Prove that $$K_\mathbb{R} = \left\{ \left( (y_0,\ldots, y_n), [x_0:\ldots:x_n] \right) \in \mathbb{R}^{n+1} \times \mathbb{R}\mathbb{P}^n : \exists \lambda \in \mathbb{R} \forall i: y_i = \lambda x_i \right\}\ $$ is the total space of a vector bundle of rank one over the real projective space $\mathbb{R}\mathbb{P}^n $
Define the projection $$\pi : K_{\mathbb{R}} \to \mathbb{R}\mathbb{P}^{n} :\left( (y_0,\ldots, y_n), [x_0:\ldots:x_n] \right) \mapsto [x_0:\ldots:x_n], $$
which is obviously smooth since it's a projection. Surjectivity is trivial, so let's study the fibers directly instead. $\pi^{-1}\left( \{[z_0:\ldots:z_n] \}\right)$ consists of all points in $K_{\mathbb{R}}$ such that the second coordinate is the projective point $[z_0:\ldots:z_n]$. For such a point $\left( (y_0,\ldots, y_n), [z_0:\ldots:z_n] \right) $ to be in $K_{\mathbb{R}}$, it means that there exists a $\lambda \in \mathbb{R}$ such that $y_i = \lambda z_i$, {P}for all $i$. So the first coordinate of $\pi^{-1}\left( [z_0:\ldots:z_n] \right)$ consists of all sclar multiplications of $(z_0, \ldots, z_m)$. So $$\pi^{-1}\left( \{[z_0:\ldots:z_n]\} \right) = \{ \left( \lambda(z_0,\ldots, z_n), [z_0:\ldots:z_n] \right) \mid \lambda \in \mathbb{R} \}$$.

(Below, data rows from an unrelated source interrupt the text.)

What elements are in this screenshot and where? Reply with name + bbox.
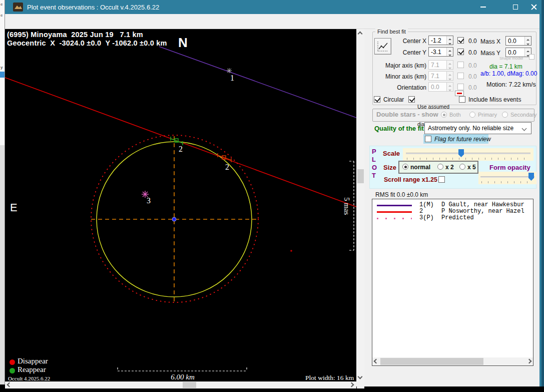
listbox-scroll-left-icon[interactable] bbox=[374, 359, 379, 364]
legend-reappear: Reappear bbox=[18, 365, 46, 374]
listbox-scroll-right-icon[interactable] bbox=[527, 359, 532, 364]
form-opacity-slider[interactable] bbox=[478, 172, 536, 184]
mass-x-spinner[interactable] bbox=[524, 37, 531, 45]
plot-canvas[interactable]: (6995) Minoyama 2025 Jun 19 7.1 km Geoce… bbox=[5, 29, 356, 381]
scroll-up-icon[interactable] bbox=[358, 32, 363, 37]
entry3-text[interactable]: 3(P)Predicted bbox=[419, 214, 474, 221]
center-y-error: 0.0 bbox=[468, 49, 477, 56]
plot-letter-t: T bbox=[372, 172, 376, 179]
double-secondary-radio[interactable] bbox=[502, 112, 508, 118]
major-axis-error: 0.0 bbox=[468, 62, 477, 69]
flag-review-checkbox[interactable] bbox=[425, 136, 431, 142]
scroll-right-icon[interactable] bbox=[349, 382, 354, 387]
scroll-range-label: Scroll range x1.25 bbox=[384, 176, 437, 183]
background-text-fragment: e bbox=[1, 13, 3, 18]
find-best-fit-legend: Find best fit bbox=[375, 29, 408, 35]
point1-label: 1 bbox=[230, 74, 234, 82]
scale-bar bbox=[118, 367, 247, 371]
maximize-button[interactable] bbox=[507, 0, 524, 14]
mass-x-label: Mass X bbox=[480, 38, 500, 45]
scale-slider-ticks bbox=[407, 158, 530, 160]
chevron-down-icon bbox=[522, 126, 527, 131]
point2-disappear-label: 2 bbox=[225, 163, 229, 171]
shape-model-checkbox[interactable] bbox=[529, 54, 534, 60]
minimize-button[interactable] bbox=[474, 0, 491, 14]
plot-version-label: Occult 4.2025.6.22 bbox=[8, 375, 50, 381]
disappear-dot-icon bbox=[10, 359, 15, 365]
scroll-range-checkbox[interactable] bbox=[438, 176, 445, 183]
entry2-line-sample bbox=[377, 211, 412, 213]
remove-event-button[interactable] bbox=[455, 91, 464, 96]
orientation-input: 0.0 bbox=[428, 82, 453, 92]
mass-x-input[interactable]: 0.0 bbox=[505, 36, 531, 46]
plot-vertical-scrollbar[interactable] bbox=[357, 29, 364, 381]
double-primary-label: Primary bbox=[478, 112, 497, 118]
minimize-icon bbox=[480, 7, 486, 8]
background-text-fragment: y bbox=[1, 65, 3, 70]
plot-letter-o: O bbox=[372, 164, 377, 171]
center-y-checkbox[interactable] bbox=[457, 49, 464, 55]
scale-slider[interactable] bbox=[403, 148, 533, 161]
size-x2-radio[interactable] bbox=[437, 164, 443, 170]
observations-listbox[interactable]: 1(M)D Gault, near Hawkesbur 2P Nosworthy… bbox=[372, 199, 533, 366]
size-normal-label: normal bbox=[410, 164, 430, 171]
scroll-down-icon[interactable] bbox=[358, 374, 363, 379]
motion-label: Motion: 7.22 km/s bbox=[486, 81, 536, 88]
plot-graphics: 1 2 2 3 5 mas 6.00 km bbox=[5, 29, 356, 381]
background-text-fragment: e bbox=[1, 2, 3, 7]
center-x-spinner[interactable] bbox=[446, 36, 453, 45]
maximize-icon bbox=[513, 5, 518, 10]
point1-asterisk bbox=[227, 68, 232, 73]
orientation-error: 0.0 bbox=[468, 84, 477, 91]
mass-y-label: Mass Y bbox=[480, 50, 500, 57]
close-icon bbox=[531, 4, 537, 10]
center-x-input[interactable]: -1.2 bbox=[428, 36, 453, 45]
plot-horizontal-scrollbar[interactable] bbox=[5, 381, 356, 388]
orientation-spinner bbox=[446, 83, 453, 91]
entry1-id: 1(M) bbox=[419, 201, 441, 208]
form-opacity-thumb[interactable] bbox=[528, 173, 534, 181]
quality-select[interactable]: Astrometry only. No reliable size bbox=[424, 122, 531, 134]
scale-slider-thumb[interactable] bbox=[458, 149, 464, 157]
scroll-left-icon[interactable] bbox=[7, 382, 12, 387]
center-x-checkbox[interactable] bbox=[457, 37, 464, 44]
mas-label: 5 mas bbox=[343, 197, 351, 215]
window-title: Plot event observations : Occult v.4.202… bbox=[27, 4, 159, 11]
reappear-dot-icon bbox=[10, 368, 15, 373]
size-normal-radio[interactable] bbox=[402, 164, 408, 170]
quality-label: Quality of the fit bbox=[374, 125, 424, 132]
circular-label: Circular bbox=[383, 96, 404, 103]
entry2-name: P Nosworthy, near Hazel bbox=[441, 208, 524, 215]
double-stars-title: Double stars - show bbox=[376, 111, 438, 118]
plot-vscroll-thumb[interactable] bbox=[357, 169, 364, 183]
center-y-spinner[interactable] bbox=[446, 48, 453, 56]
rms-fit-label: RMS fit 0.0 ±0.0 km bbox=[375, 191, 428, 198]
double-secondary-label: Secondary bbox=[510, 112, 537, 118]
include-miss-checkbox[interactable] bbox=[459, 96, 465, 103]
listbox-hscroll-thumb[interactable] bbox=[380, 358, 483, 365]
minor-axis-label: Minor axis (km) bbox=[371, 73, 426, 80]
circular-checkbox[interactable] bbox=[374, 96, 380, 103]
double-both-radio[interactable] bbox=[441, 112, 447, 118]
desktop: e e y Plot event observations : Occult v… bbox=[0, 0, 544, 392]
size-x5-radio[interactable] bbox=[459, 164, 465, 170]
listbox-hscrollbar[interactable] bbox=[372, 357, 533, 365]
scale-slider-track bbox=[406, 153, 530, 154]
double-primary-radio[interactable] bbox=[469, 112, 475, 118]
flag-review-label: Flag for future review bbox=[434, 136, 491, 143]
app-icon bbox=[13, 3, 23, 12]
form-opacity-ticks bbox=[481, 181, 533, 183]
orientation-checkbox bbox=[457, 84, 464, 90]
form-opacity-label: Form opacity bbox=[489, 164, 530, 171]
entry1-text[interactable]: 1(M)D Gault, near Hawkesbur bbox=[419, 201, 524, 208]
entry2-text[interactable]: 2P Nosworthy, near Hazel bbox=[419, 208, 524, 215]
plot-letter-l: L bbox=[372, 156, 376, 163]
disappear-marker bbox=[218, 153, 231, 162]
plot-letter-p: P bbox=[372, 148, 376, 155]
use-assumed-checkbox[interactable] bbox=[408, 96, 415, 103]
plot-hscroll-thumb[interactable] bbox=[183, 382, 196, 388]
entry1-line-sample bbox=[377, 205, 412, 206]
dia-label: dia = 7.1 km bbox=[489, 63, 522, 70]
mass-y-value: 0.0 bbox=[508, 49, 516, 56]
center-y-input[interactable]: -3.1 bbox=[428, 47, 453, 57]
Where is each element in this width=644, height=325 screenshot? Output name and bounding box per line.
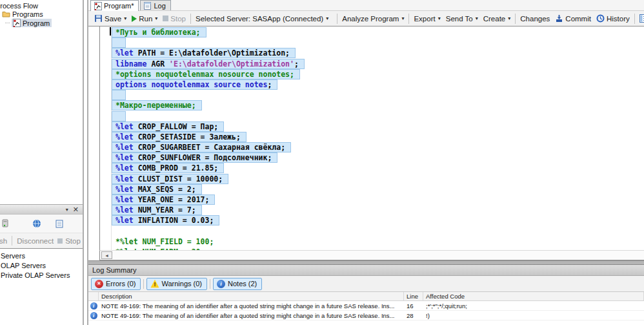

Since $ \{\lambda(z_0,\ldots, z_n) \}\times \{[z_0:\ldots:z_n]\}$ can simply be identified with $\mathbb{R}$ by mapping $ \lambda(z_0,\ldots, z_n) \times \{[z_0:\ldots:z_n]\}$ to $\lambda$, we have that the fibers are one dimensional vector spaces.
$K_\mathbb{R}$ is a Hausdorff second-countable topological space (topology inherited of combinations of subspace, product and quotient topology). This is not very interesting, we want to find the charts of this.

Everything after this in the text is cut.